Stored data entries
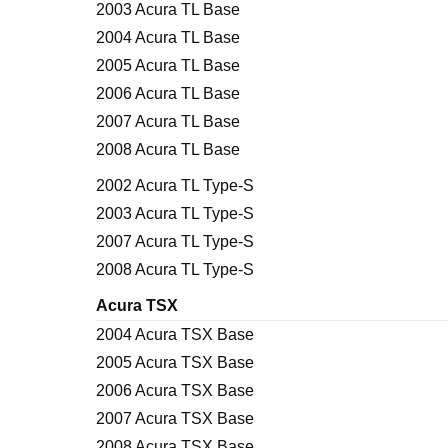
2003 Acura TL Base
2004 Acura TL Base
2005 Acura TL Base
2006 Acura TL Base
2007 Acura TL Base
2008 Acura TL Base
2002 Acura TL Type-S
2003 Acura TL Type-S
2007 Acura TL Type-S
2008 Acura TL Type-S
Acura TSX
2004 Acura TSX Base
2005 Acura TSX Base
2006 Acura TSX Base
2007 Acura TSX Base
2008 Acura TSX Base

**Problem**
Once the line with "2007 Acura TL Base" is found, write out that line and every one after it through the last line of the records, exactly and with nothing else.

**Output below**
2007 Acura TL Base
2008 Acura TL Base
2002 Acura TL Type-S
2003 Acura TL Type-S
2007 Acura TL Type-S
2008 Acura TL Type-S
Acura TSX
2004 Acura TSX Base
2005 Acura TSX Base
2006 Acura TSX Base
2007 Acura TSX Base
2008 Acura TSX Base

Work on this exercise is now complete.